Statistical analysis

For the statistical analysis a Distance-based multivariate Welch t-test based on Alekseyenko’s multivariate Welch t-test on distances43, modified to test the difference between distances within groups (intra-regional) compared with distances between groups (inter-regional) was developed (see bitbucket repository distance_matrix_tests.R for R script). The modified Welch t-test is used to calculate a value for the intra- vs inter-regional clustering. Each distance matrix was shuffled 999 times, and a p-value was calculated to assess whether the original clustering was significant compared with the randomly occurring clustering. Furthermore, the ratio of intra- vs inter-regional distances was calculated by dividing the sum of squared distances for the intra-regional cluster by the sum of squared distances for the inter-regional clusters. These ratios were used to test if there were any significant differences in regional clustering of trees with different types of organism classifications. This is performed using a Wilcoxon rank sum test16.

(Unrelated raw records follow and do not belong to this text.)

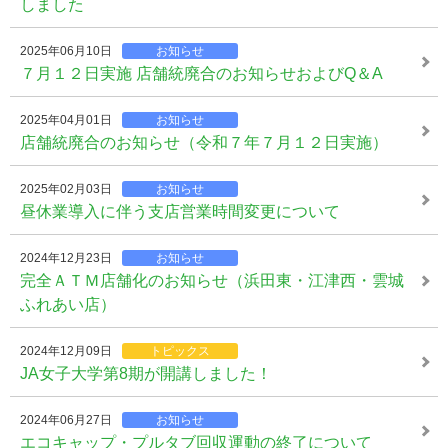
しました
2025年06月10日
お知らせ
７月１２日実施 店舗統廃合のお知らせおよびQ＆A
2025年04月01日
お知らせ
店舗統廃合のお知らせ（令和７年７月１２日実施）
2025年02月03日
お知らせ
昼休業導入に伴う支店営業時間変更について
2024年12月23日
お知らせ
完全ＡＴＭ店舗化のお知らせ（浜田東・江津西・雲城
ふれあい店）
2024年12月09日
トピックス
JA女子大学第8期が開講しました！
2024年06月27日
お知らせ
エコキャップ・プルタブ回収運動の終了について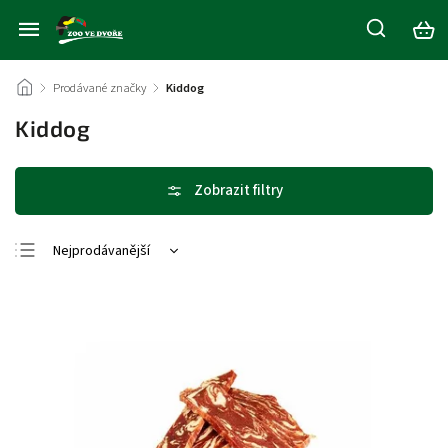
/
Prodávané značky
/
Kiddog
Kiddog
Nejprodávanější
Nejlevnější
Nejdražší
Abecedně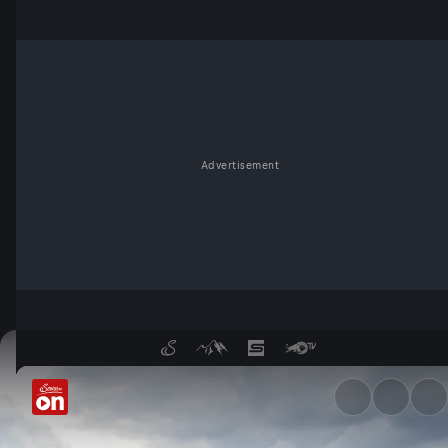
Advertisement
Theodora Bauer trifft Kurt P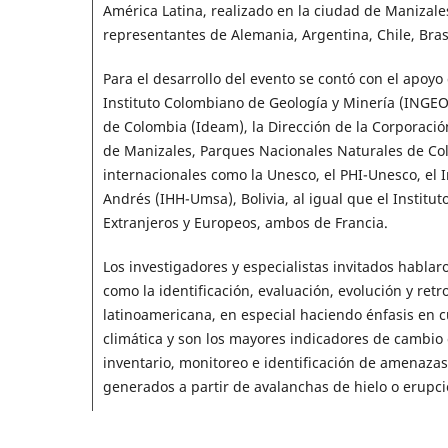
América Latina, realizado en la ciudad de Manizales
representantes de Alemania, Argentina, Chile, Brasi
Para el desarrollo del evento se contó con el apoyo 
Instituto Colombiano de Geología y Minería (INGEO
de Colombia (Ideam), la Dirección de la Corporació
de Manizales, Parques Nacionales Naturales de Col
internacionales como la Unesco, el PHI-Unesco, el 
Andrés (IHH-Umsa), Bolivia, al igual que el Institut
Extranjeros y Europeos, ambos de Francia.
Los investigadores y especialistas invitados habla
como la identificación, evaluación, evolución y ret
latinoamericana, en especial haciendo énfasis en c
climática y son los mayores indicadores de cambio 
inventario, monitoreo e identificación de amenazas
generados a partir de avalanchas de hielo o erupci
Así mismo, describieron técnicas, métodos e instru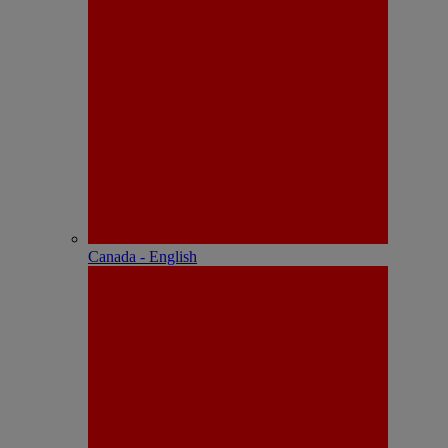
Canada - English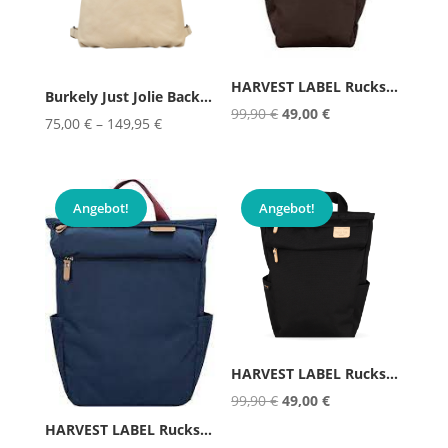
HARVEST LABEL Rucksack KUJU
Burkely Just Jolie Backpack Cros...
Ursprünglicher
Aktueller
99,90
€
49,00
€
75,00
€
–
149,95
€
Preis
Preis
war:
ist:
99,90 €
49,00 €.
Angebot!
Angebot!
HARVEST LABEL Rucksack KUJU Schwarz
Ursprünglicher
Aktueller
99,90
€
49,00
€
Preis
Preis
HARVEST LABEL Rucksack KUJU Blau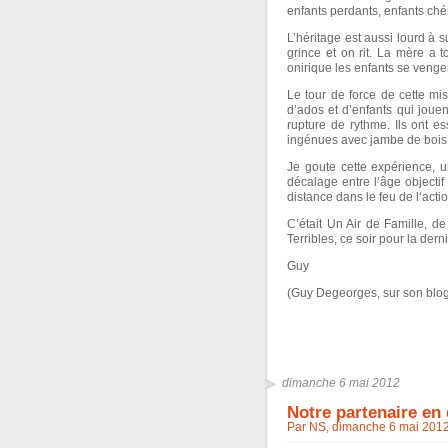
enfants perdants, enfants chér
L’héritage est aussi lourd à 
grince et on rit. La mère a 
onirique les enfants se venge
Le tour de force de cette m
d’ados et d’enfants qui joue
rupture de rythme. Ils ont e
ingénues avec jambe de bois e
Je goute cette expérience, u
décalage entre l’âge objectif
distance dans le feu de l‘acti
C’était Un Air de Famille, d
Terribles, ce soir pour la der
Guy
(Guy Degeorges, sur son blog 
dimanche 6 mai 2012
Notre partenaire en
Par NS, dimanche 6 mai 201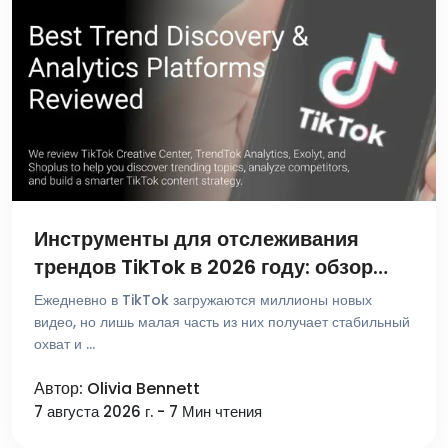
Инструменты для отслеживания
трендов TikTok в 2026 году: обзор
лучших платформ для поиска и
Ежедневно в TikTok загружаются миллионы новых
аналитики
видео, но лишь малая часть из них получает стабильный
охват и …
Автор: Olivia Bennett
7 августа 2026 г. - 7 Мин чтения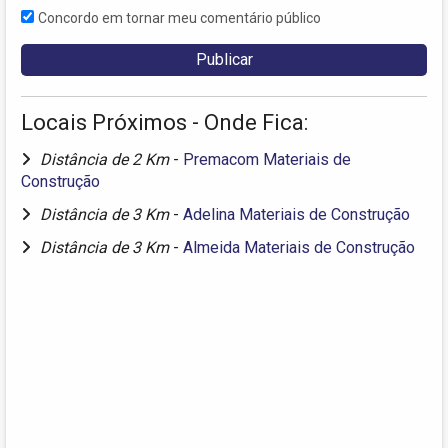
Concordo em tornar meu comentário público
Locais Próximos - Onde Fica:
Distância de 2 Km
-
Premacom Materiais de
Construção
Distância de 3 Km
-
Adelina Materiais de Construção
Distância de 3 Km
-
Almeida Materiais de Construção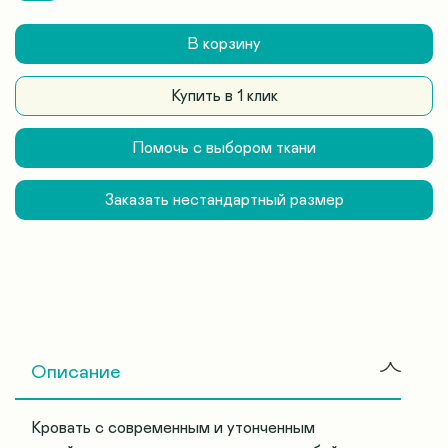
В корзину
Купить в 1 клик
Помочь с выбором ткани
Заказать нестандартный размер
Описание
Кровать с современным и утонченным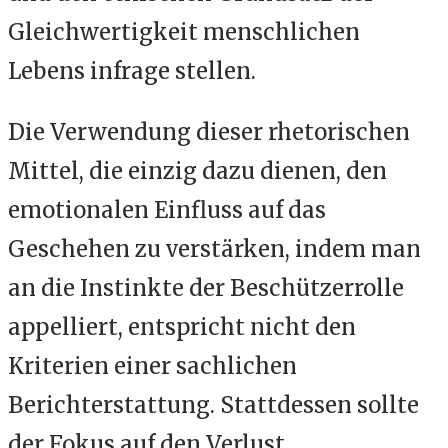
Gleichwertigkeit menschlichen
Lebens infrage stellen.
Die Verwendung dieser rhetorischen
Mittel, die einzig dazu dienen, den
emotionalen Einfluss auf das
Geschehen zu verstärken, indem man
an die Instinkte der Beschützerrolle
appelliert, entspricht nicht den
Kriterien einer sachlichen
Berichterstattung. Stattdessen sollte
der Fokus auf den Verlust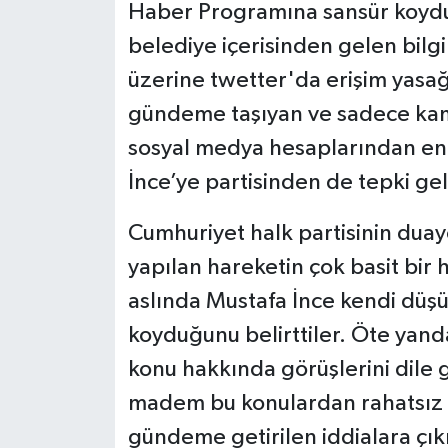
Haber Programına sansür koydu
belediye içerisinden gelen bilgi
üzerine twetter'da erişim yasağı
gündeme taşıyan ve sadece kamu
sosyal medya hesaplarından eng
İnce’ye partisinden de tepki gel
Cumhuriyet halk partisinin dua
yapılan hareketin çok basit bir
aslında Mustafa İnce kendi düşü
koyduğunu belirttiler. Öte yan
konu hakkında görüşlerini dile 
madem bu konulardan rahatsız o
gündeme getirilen iddialara çık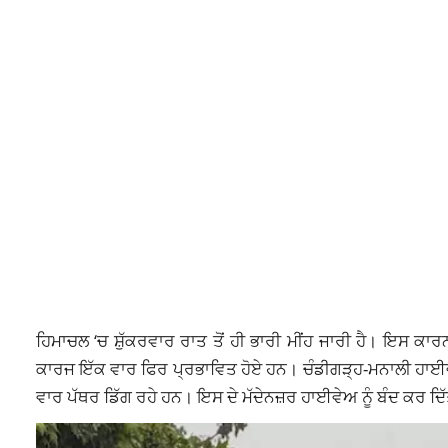
ਹਿਮਾਚਲ ‘ਚ ਸ਼ੁੱਕਰਵਾਰ ਰਾਤ ਤੋਂ ਹੀ ਭਾਰੀ ਮੀਂਹ ਜਾਰੀ ਹੈ। ਇਸ 
ਕਾਰਜ ਇੱਕ ਵਾਰ ਫਿਰ ਪ੍ਰਭਾਵਿਤ ਹੋਏ ਹਨ। ਚੰਡੀਗੜ੍ਹ-ਮਨਾਲੀ ਹਾਈਵੇਅ ਮ
ਵਾਰ ਪੱਥਰ ਡਿੱਗ ਰਹੇ ਹਨ। ਇਸ ਦੇ ਮੱਦੇਨਜ਼ਰ ਹਾਈਵੇਅ ਨੂੰ ਬੰਦ ਕਰ ਦਿ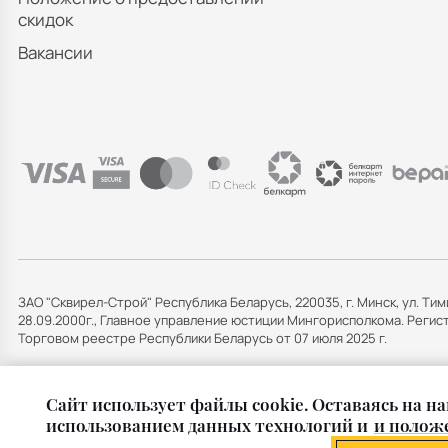
скидок
Вакансии
ЗАО "Сквирел-Строй" Республика Беларусь, 220035, г. Минск, ул. Тим
28.09.2000г., Главное управление юстиции Мингорисполкома. Рег
Торговом реестре Республики Беларусь от 07 июля 2025 г.
Cайт использует файлы cookie. Оставаясь на на
использованием данных технологий и
и положе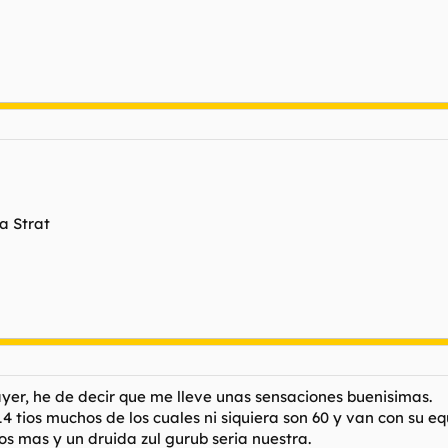
a Strat
er, he de decir que me lleve unas sensaciones buenisimas.
4 tios muchos de los cuales ni siquiera son 60 y van con su e
s mas y un druida zul gurub seria nuestra.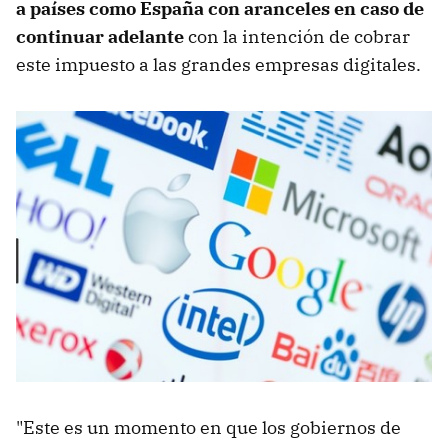
a países como España con aranceles en caso de
continuar adelante
con la intención de cobrar
este impuesto a las grandes empresas digitales.
"Este es un momento en que los gobiernos de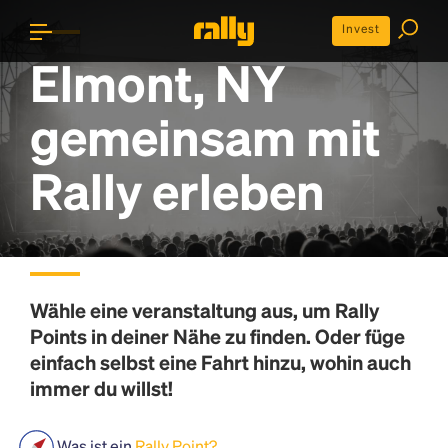
Invest
Elmont, NY
gemeinsam mit
Rally erleben
Wähle eine veranstaltung aus, um
Rally
Points
in deiner Nähe zu finden. Oder füge
einfach selbst eine Fahrt hinzu, wohin auch
immer du willst!
Was ist ein
Rally Point?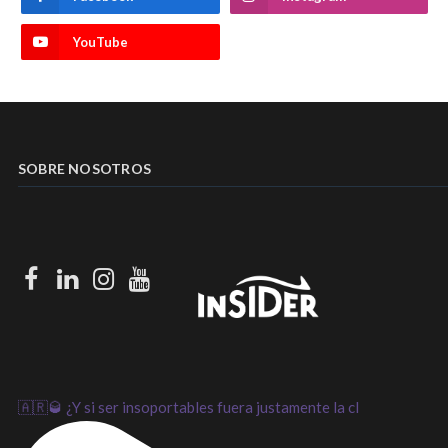
YouTube
SOBRE NOSOTROS
Facebook
LinkedIn
Instagram
Youtube
🇦🇷🥃 ¿Y si ser insoportables fuera justamente la cl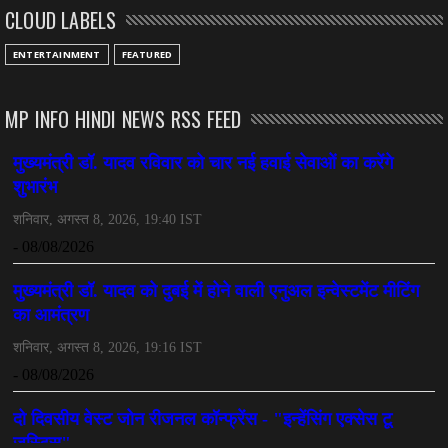
CLOUD LABELS
ENTERTAINMENT
FEATURED
MP INFO HINDI NEWS RSS FEED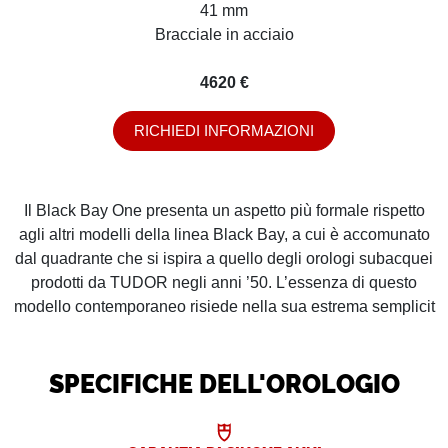
41 mm
Bracciale in acciaio
4620 €
RICHIEDI INFORMAZIONI
Il Black Bay One presenta un aspetto più formale rispetto
agli altri modelli della linea Black Bay, a cui è accomunato
dal quadrante che si ispira a quello degli orologi subacquei
prodotti da TUDOR negli anni ’50. L’essenza di questo
modello contemporaneo risiede nella sua estrema semplicit
SPECIFICHE DELL'OROLOGIO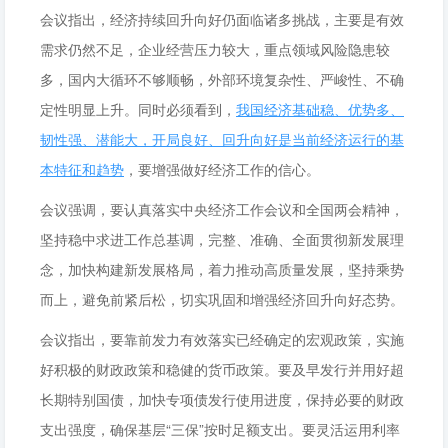
会议指出，经济持续回升向好仍面临诸多挑战，主要是有效
需求仍然不足，企业经营压力较大，重点领域风险隐患较
多，国内大循环不够顺畅，外部环境复杂性、严峻性、不确
定性明显上升。同时必须看到，
我国经济基础稳、优势多、
韧性强、潜能大，开局良好、回升向好是当前经济运行的基
本特征和趋势
，要增强做好经济工作的信心。
会议强调，要认真落实中央经济工作会议和全国两会精神，
坚持稳中求进工作总基调，完整、准确、全面贯彻新发展理
念，加快构建新发展格局，着力推动高质量发展，坚持乘势
而上，避免前紧后松，切实巩固和增强经济回升向好态势。
会议指出，要靠前发力有效落实已经确定的宏观政策，实施
好积极的财政政策和稳健的货币政策。要及早发行并用好超
长期特别国债，加快专项债发行使用进度，保持必要的财政
支出强度，确保基层“三保”按时足额支出。要灵活运用利率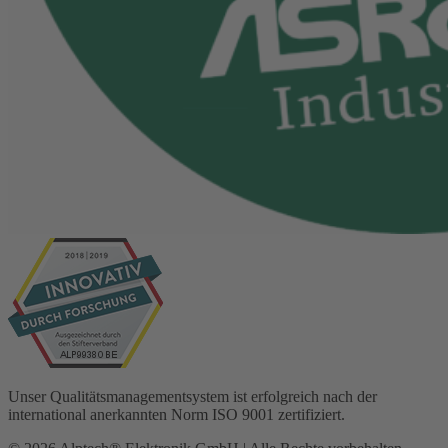
Unser Qualitätsmanagementsystem ist erfolgreich nach der
international anerkannten Norm ISO 9001 zertifiziert.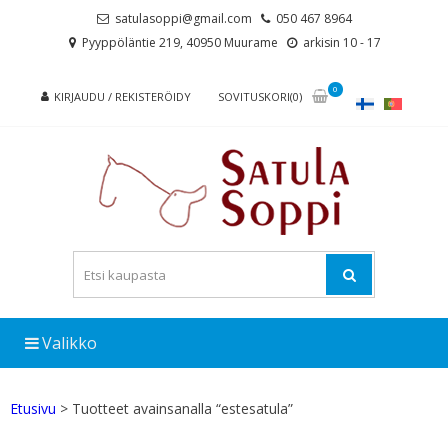
Skip
Skip
satulasoppi@gmail.com
050 467 8964
to
to
Pyyppöläntie 219, 40950 Muurame
arkisin 10 - 17
navigation
content
0
KIRJAUDU / REKISTERÖIDY
SOVITUSKORI(0)
Valikko
Etusivu
> Tuotteet avainsanalla “estesatula”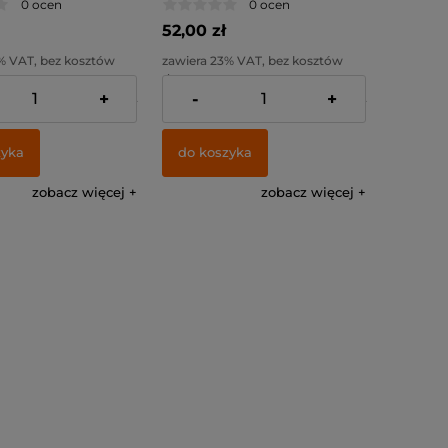
0 ocen
0 ocen
(5szt)
52,00 zł
% VAT, bez kosztów
zawiera 23% VAT, bez kosztów
dostawy
+
-
+
:
42,28 zł
Cena netto:
42,28 zł
zyka
do koszyka
zobacz więcej
zobacz więcej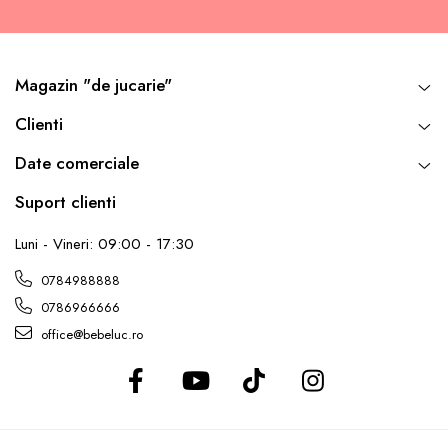
Magazin "de jucarie"
Clienti
Date comerciale
Suport clienti
Luni - Vineri: 09:00 - 17:30
0784988888
0786966666
office@bebeluc.ro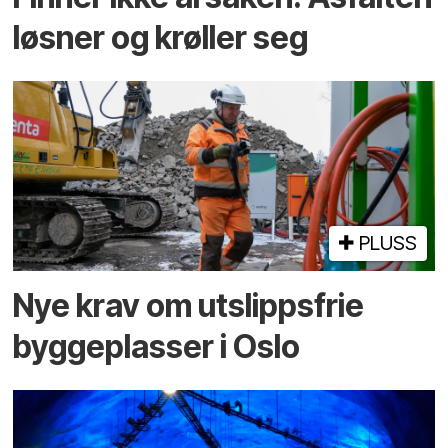
løsner og krøller seg
PLUSS
Nye krav om utslippsfrie
byggeplasser i Oslo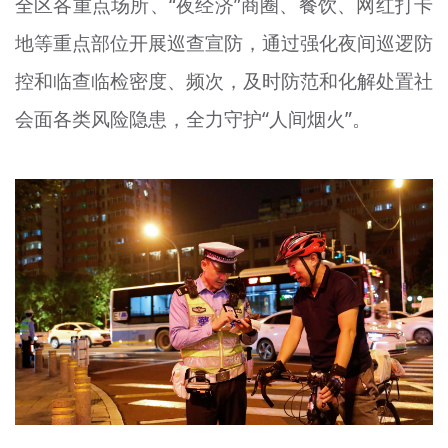
全区各重点场所、“夜经济”商圈、餐饮、网红打卡
地等重点部位开展巡查宣防，通过强化夜间巡逻防
控和临查临检密度、频次，及时防范和化解处置社
会面各类风险隐患，全力守护“人间烟火”。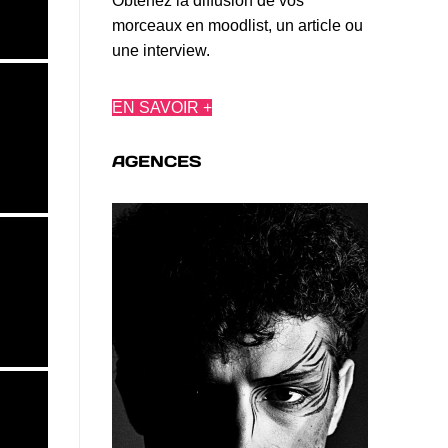
Obtenez la diffusion de vos
morceaux en moodlist, un article ou
une interview.
EN SAVOIR +
AGENCES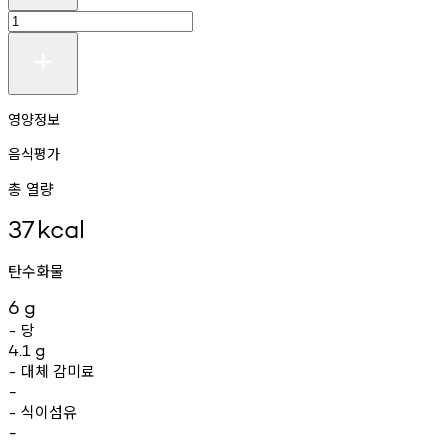
영양정보
음식평가
총 열량
37
kcal
탄수화물
6
g
당
-
4.1
g
대체
감미료
-
-
식이섬유
-
-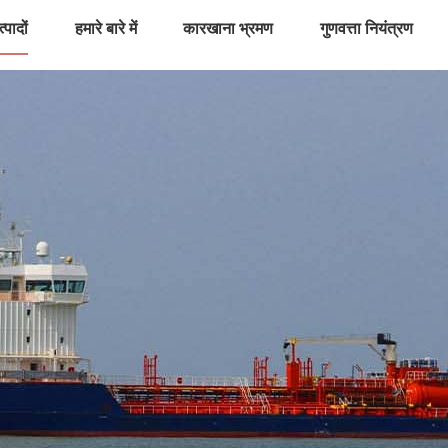
्पादों
हमारे बारे में
कारखाना भ्रमण
गुणवत्ता नियंत्रण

The scripts for the statistical analysis, the distance matrices from the pipeline, together with the tree files and the metadata for the statistical analysis can be found on Bitbucket. (


The visualizations of the statistical analysis and of the trees were done in R (version 3.6.0)44 with the packages ggplot2 (3.2.1)45, ggtree (1.16.6) and treeio (1.8.2)46. Other used packages include cowplot (1.0.0)47, dplyr48, ggbeeswarm (0.6.0)49 and tidyr (0.8.3)50.


Regional classification was obtained from the World Bank51 regarding region and income. Regional classification was obtained from WHO52 regarding region and health impact. All regional data can be found in the supplementary information (Supplementary Table S1 and Supplementary Dataset 2).

The annotation of bacterial templates was done according to two classification schemes: EID2 plus (EID2p) and 5CC. The EID2p was built from the EID2 database53 and Taylor et al.54. The 5CC is based on EID2p classification, which further classified pathogens into COP (colonizing opportunistic pathogen) and OP (opportunistic pathogen) according to Price et al.55. The full list can be seen in Supplementary Dataset 3 and the workflow of the annotation is further described in the Supplementary Methods (Classifications of bacterial templates).


The data was obtained from the Global Sewage project for the first 79 samples collected14.